Надо вам сказать, что с огромным количеством людей Горький при жизни рассорился. Рассорился он с Гладковым, которому одно время покровительствовал, рассорился с Леоновым, как только цыпленок начинал поднимать клюв и пытаться иметь собственное мнение, он начинал негодовать. Он любил людей ровно до тех пор, пока люди его слабее. А когда он становился сам слабее… Вот он сказал когда-то, Леонов об этом вспоминал, он когда-то сказал Леонову: «В сущности, я всего лишь публицист». Замечательно на это сам Леонов позднее ответил: «Кажется, я возразил недостаточно энергично». В общем, Горький был очень тщеславный человек. Бунин понимал прекрасно, что у Горького больше и славы, и влияния. И он его за это не любил. Это была не зависть, а это было просто желание младшего выйти из-под опеки старшего, хотя там разница была в два года, но статусно она была огромна.
Ну и кроме того, понимаете, Горький все время пытался быть хорошим человеком, а Бунин этого не любил. И Бунин с каким-то наслаждением был желчным, раздражительным, злым, его мучила очень проблема смерти. А Горького интересовал вопрос бессмертия, это совсем другое дело. Горький верил в человека и восхищался человеком, поэтому часто врал, любил святую ложь, о чем так точно написал Ходасевич. А Бунин человека не любил, Бунин про человека слишком многое знал и не хотел этого забывать. Потом все-таки, понимаете, Горький желал переделывать жизнь, а Бунин желал ее изображать, это две разные художественные стратегии.
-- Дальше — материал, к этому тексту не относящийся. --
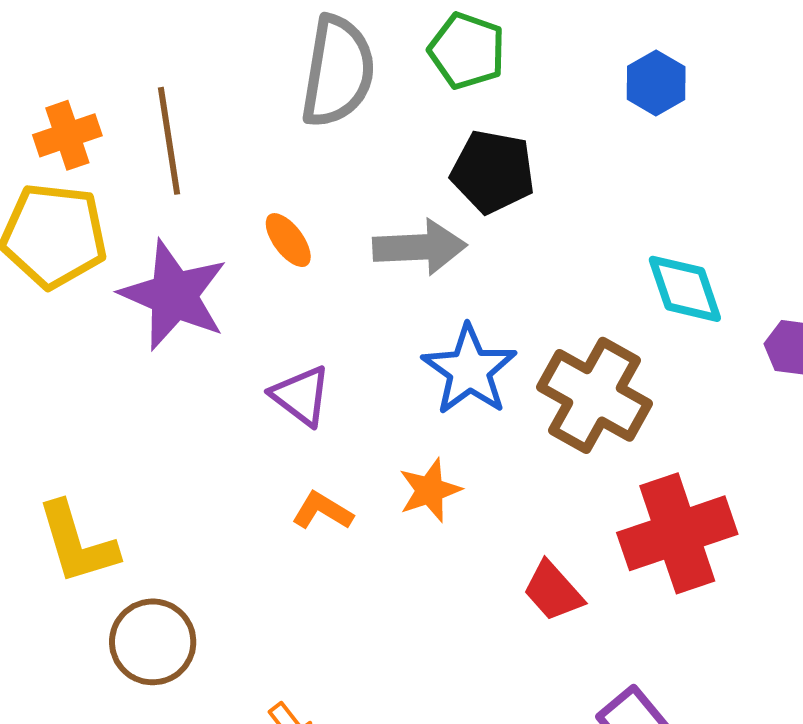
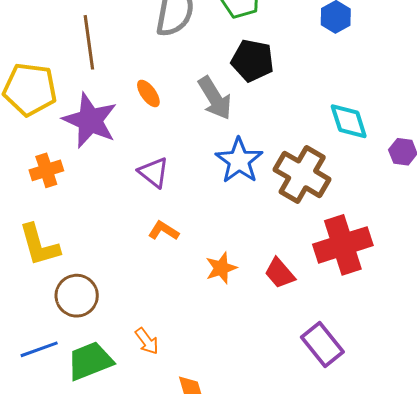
orange cross: (67, 135) -> (46, 170), moved
gray arrow: (420, 247) -> (215, 98), turned 60
orange star: (430, 490) -> (221, 268), moved

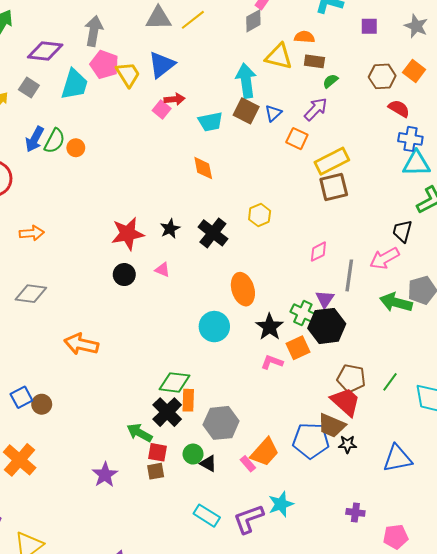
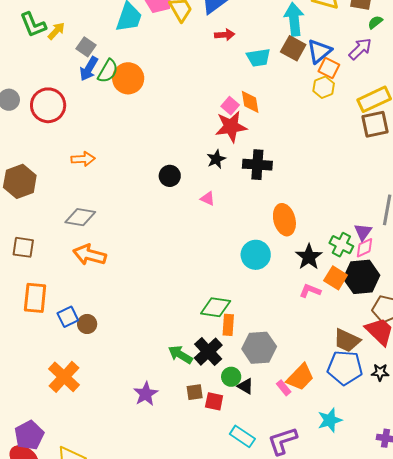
gray square: (29, 88) -> (86, 47), moved
pink square: (162, 109) -> (230, 106), moved
blue triangle: (273, 113) -> (319, 51), size x1.5
orange square: (297, 139) -> (329, 68), moved
orange circle: (76, 148) -> (128, 78), size x1.8
yellow hexagon: (260, 215) -> (324, 87), moved
black cross: (213, 233) -> (257, 165), turned -36
red star: (128, 234) -> (231, 127), moved
pink diamond: (318, 252) -> (365, 248), moved
black circle: (124, 275) -> (170, 176), moved
black hexagon: (327, 326) -> (362, 277), moved
orange arrow: (81, 344) -> (90, 255), moved
orange square: (298, 348) -> (336, 278), turned -35
black cross: (167, 412) -> (208, 352), moved
brown trapezoid: (332, 426) -> (347, 340), moved
red square: (158, 452) -> (214, 401), moved
cyan star: (281, 504) -> (330, 420), moved

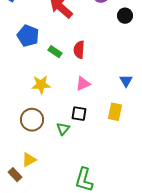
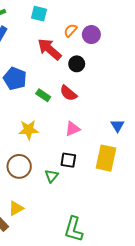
black circle: (125, 16) -> (77, 64), moved
red semicircle: (79, 50) -> (68, 93), turned -54
yellow rectangle: (115, 112) -> (106, 158), size x1.4

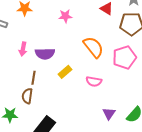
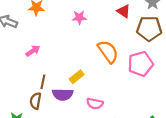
pink arrow: (23, 49) -> (33, 51), turned -136
purple semicircle: (45, 54) -> (63, 94), moved
pink semicircle: (94, 81) -> (95, 104), moved

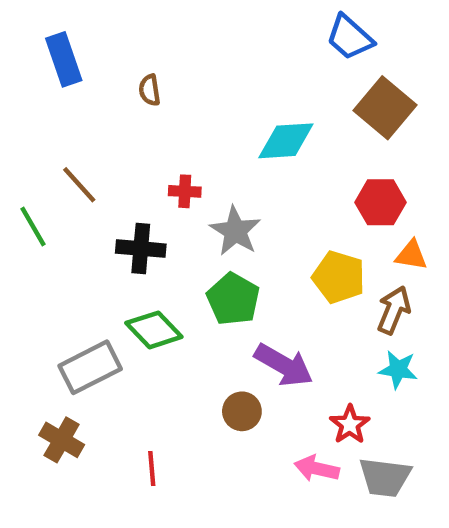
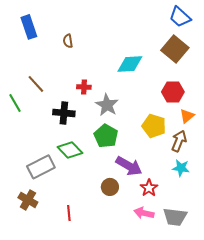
blue trapezoid: (350, 37) -> (180, 17), moved
orange triangle: (411, 255) -> (187, 116), turned -49
red star: (350, 424) -> (149, 188), moved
Притом что как художник Горький был не настолько уж слабее. Знаете, я постоянно ссылаюсь на книгу Горького «Заметки из дневника. Воспоминания». Вы ее перечитывайте иногда, и рассказы двадцать второго — двадцать четвертого годов. Это не хуже Бунина. Это даже и пострашнее Бунина. А такой рассказ, как «Страсти-мордасти», или вот я никому не рекомендую читать рассказ «Сторож» — более дикой порнографии, я думаю, не было во всей русской прозе. И тем не менее это благополучно печаталось при советской власти и входило во все собрания сочинений. Но это рассказ дикий, он физиологически невыносим. Но если у вас возникнет сомнение, а хороший ли писатель Горький — да, он хороший, слишком хороший писатель. Он изобразитель такой мощи, что Бунин местами все-таки курит в углу.
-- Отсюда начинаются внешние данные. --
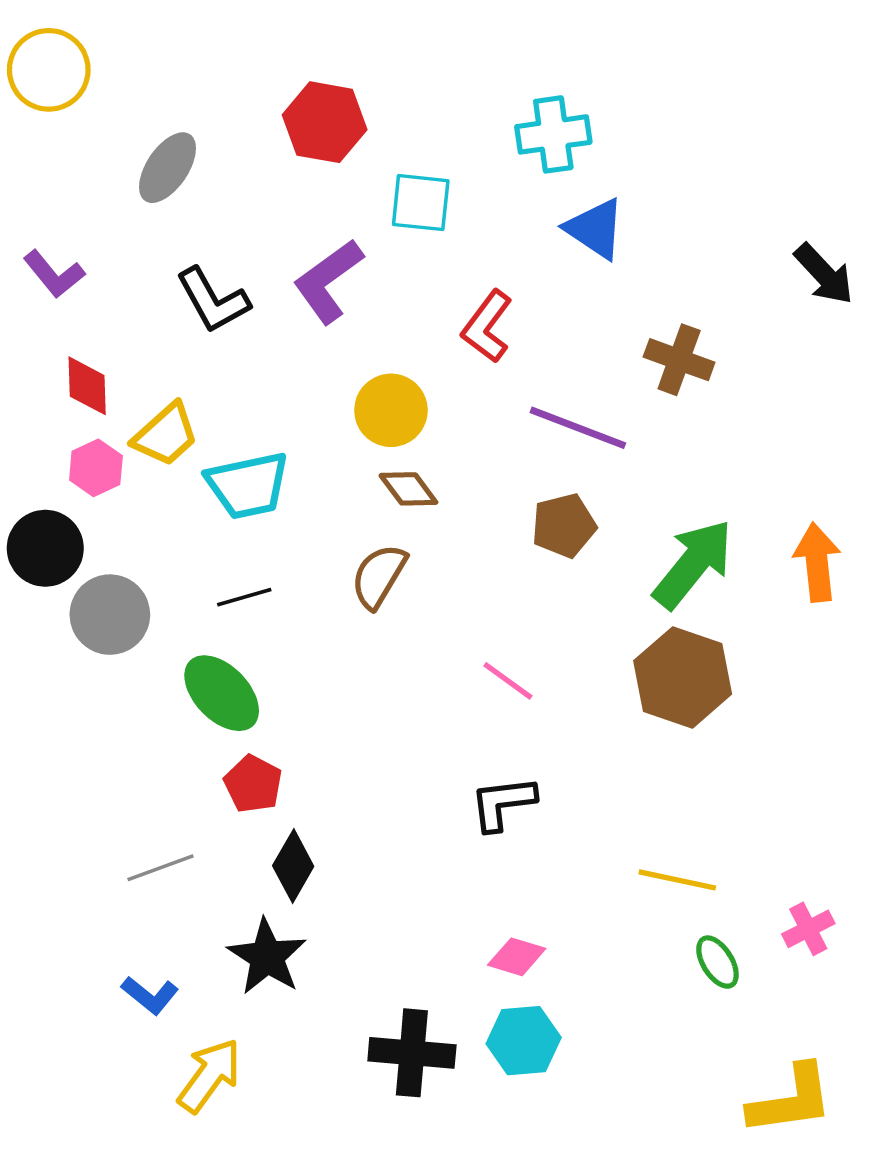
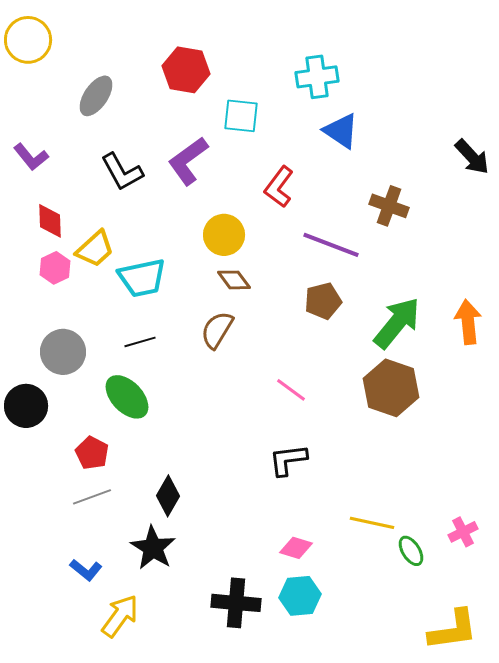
black circle: (45, 548) -> (26, 406), moved
red pentagon: (253, 784) -> (92, 453), moved
yellow line: (677, 880) -> (372, 523), moved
Понимаете, просто мне надоели эти беспрерывные разговоры, что Горький плохой писатель, слабый художник. Горький — гениальный художник, просто у него своя концепция жизни, которая с концепцией Бунина оказалась несовместима. Это легче — любить Бунина, хвалить Бунина. И в каком-то смысле права Цветаева, которая говорит, что давать Нобеля Бунину, когда есть Горький — это такой жест скорее капитуляции, конечно. Жест, прямо скажем, предпочтения малого, предпочтения менее опасного. Горький временами вел себя совершенно безобразно, временами отлично, ничего не поделаешь.
«Чем отличается поэтическая графомания начала XX века, описанная Мандельштамом в статье «Армия поэтов», от блогерской графомании наших дней?»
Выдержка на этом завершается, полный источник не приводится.